----- PROVIDED RECORDS -----

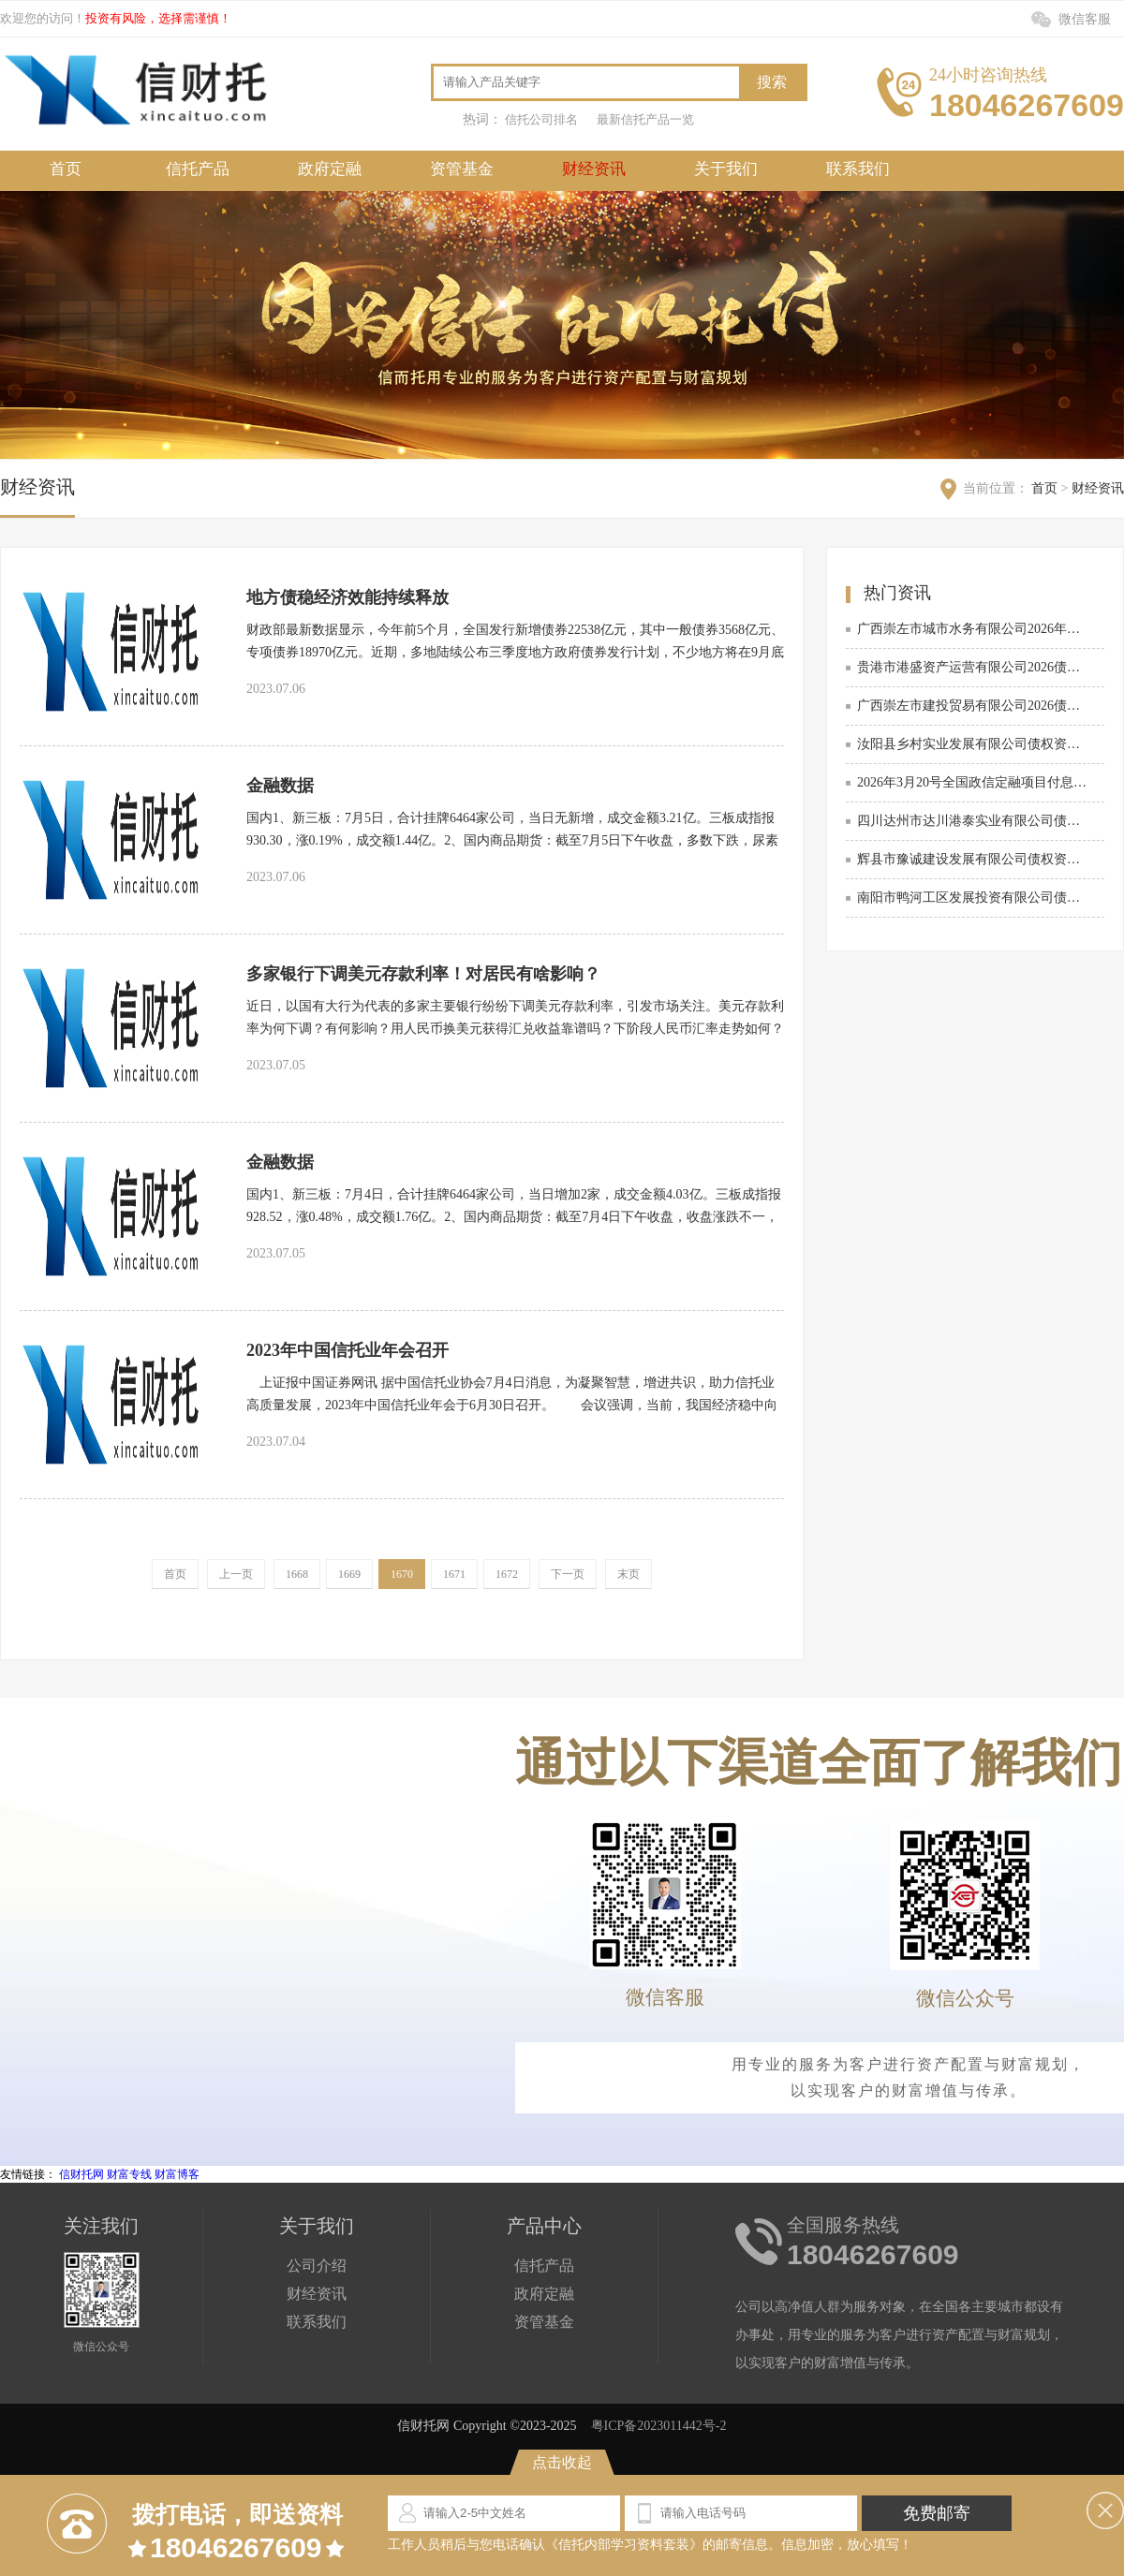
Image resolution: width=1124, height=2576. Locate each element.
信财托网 (81, 2174)
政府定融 (330, 169)
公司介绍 (317, 2266)
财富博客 (177, 2174)
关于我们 (726, 169)
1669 (349, 1574)
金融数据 (280, 785)
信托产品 (197, 169)
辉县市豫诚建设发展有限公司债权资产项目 (973, 859)
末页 (628, 1574)
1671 (454, 1574)
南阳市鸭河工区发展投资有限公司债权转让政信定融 (973, 898)
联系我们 (858, 169)
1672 (506, 1574)
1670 (402, 1574)
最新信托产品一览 (645, 119)
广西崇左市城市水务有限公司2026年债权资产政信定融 (973, 629)
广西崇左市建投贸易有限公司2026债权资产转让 (973, 706)
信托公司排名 (541, 119)
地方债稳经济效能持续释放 (347, 597)
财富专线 (129, 2174)
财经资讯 (594, 169)
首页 (65, 169)
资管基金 (462, 169)
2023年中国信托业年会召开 (347, 1350)
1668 (297, 1574)
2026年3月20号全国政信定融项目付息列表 (973, 782)
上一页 (236, 1574)
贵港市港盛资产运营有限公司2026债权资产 (973, 667)
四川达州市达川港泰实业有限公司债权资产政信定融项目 (973, 821)
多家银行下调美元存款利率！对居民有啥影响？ (423, 973)
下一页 (567, 1574)
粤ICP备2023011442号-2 (659, 2426)
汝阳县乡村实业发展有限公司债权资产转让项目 (973, 744)
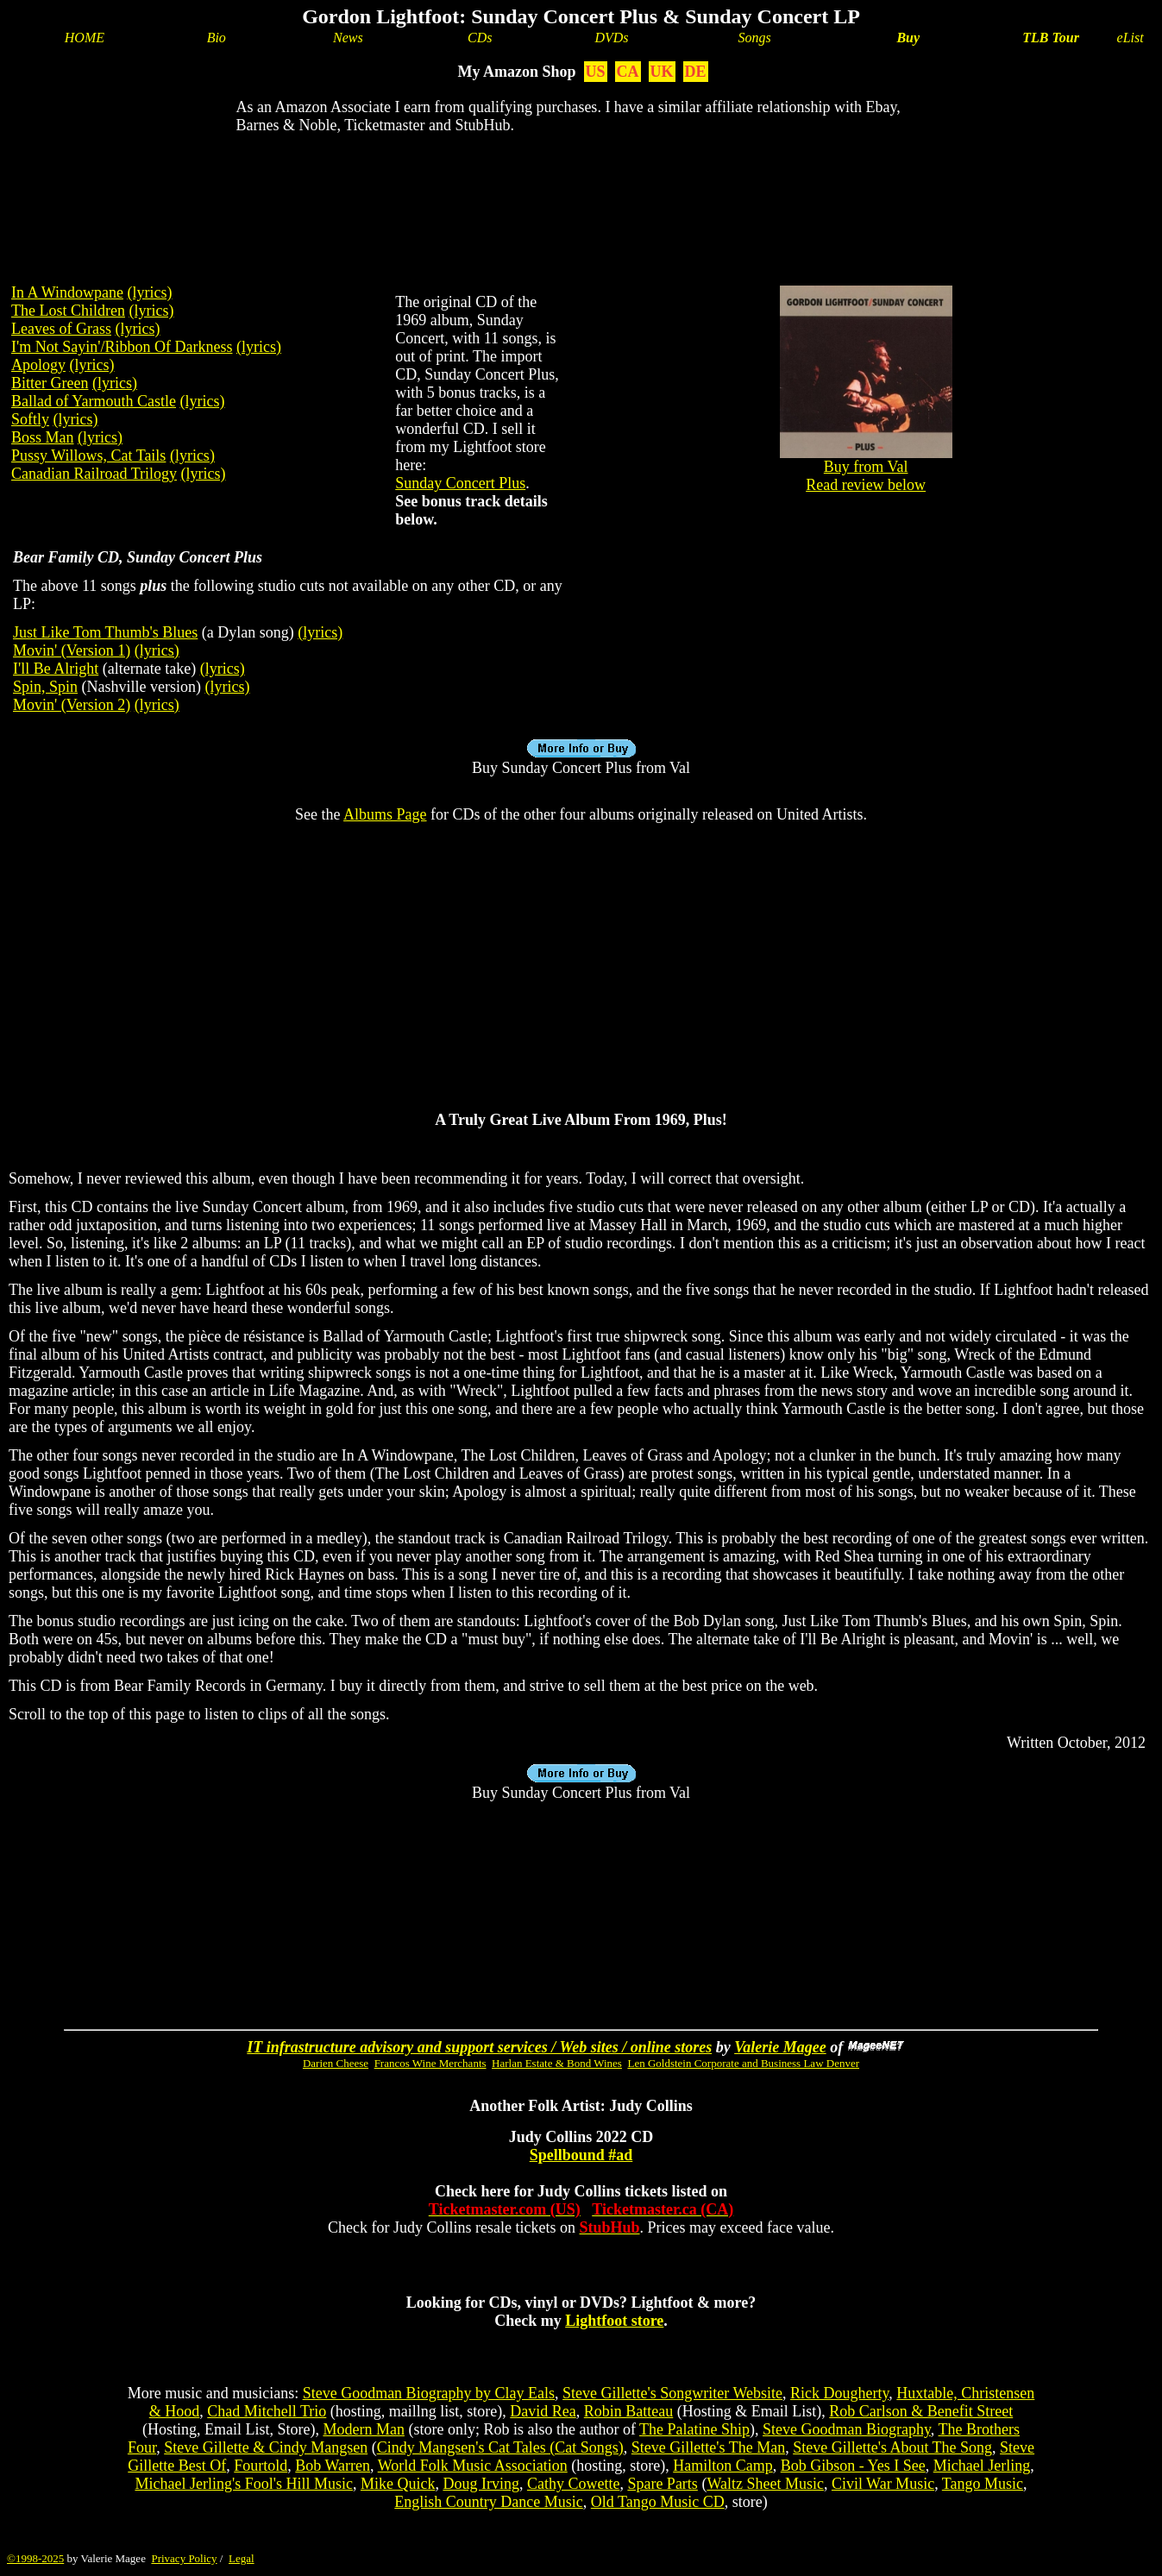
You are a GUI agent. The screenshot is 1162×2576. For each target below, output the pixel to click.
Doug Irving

-----

Everything in the entries except the pictures should be returned exactly as given.

Image resolution: width=1124, height=2576. Locate each element.
信财托网 (81, 2174)
政府定融 (330, 169)
公司介绍 (317, 2266)
财富博客 (177, 2174)
关于我们 (726, 169)
1669 (349, 1574)
金融数据 (280, 785)
信托产品 (197, 169)
辉县市豫诚建设发展有限公司债权资产项目 (973, 859)
末页 (628, 1574)
1671 (454, 1574)
南阳市鸭河工区发展投资有限公司债权转让政信定融 (973, 898)
联系我们 (858, 169)
1672 (506, 1574)
1670 (402, 1574)
最新信托产品一览 (645, 119)
广西崇左市城市水务有限公司2026年债权资产政信定融 (973, 629)
广西崇左市建投贸易有限公司2026债权资产转让 (973, 706)
信托公司排名 (541, 119)
地方债稳经济效能持续释放 (347, 597)
财富专线 (129, 2174)
财经资讯 (594, 169)
首页 (65, 169)
资管基金 (462, 169)
2023年中国信托业年会召开 (347, 1350)
1668 (297, 1574)
2026年3月20号全国政信定融项目付息列表 (973, 782)
上一页 (236, 1574)
贵港市港盛资产运营有限公司2026债权资产 (973, 667)
四川达州市达川港泰实业有限公司债权资产政信定融项目 (973, 821)
多家银行下调美元存款利率！对居民有啥影响？ (423, 973)
下一页 (567, 1574)
粤ICP备2023011442号-2 (659, 2426)
汝阳县乡村实业发展有限公司债权资产转让项目 (973, 744)
You are a GUI agent. The screenshot is 1162×2576. For each target below, output the pixel to click.
Doug Irving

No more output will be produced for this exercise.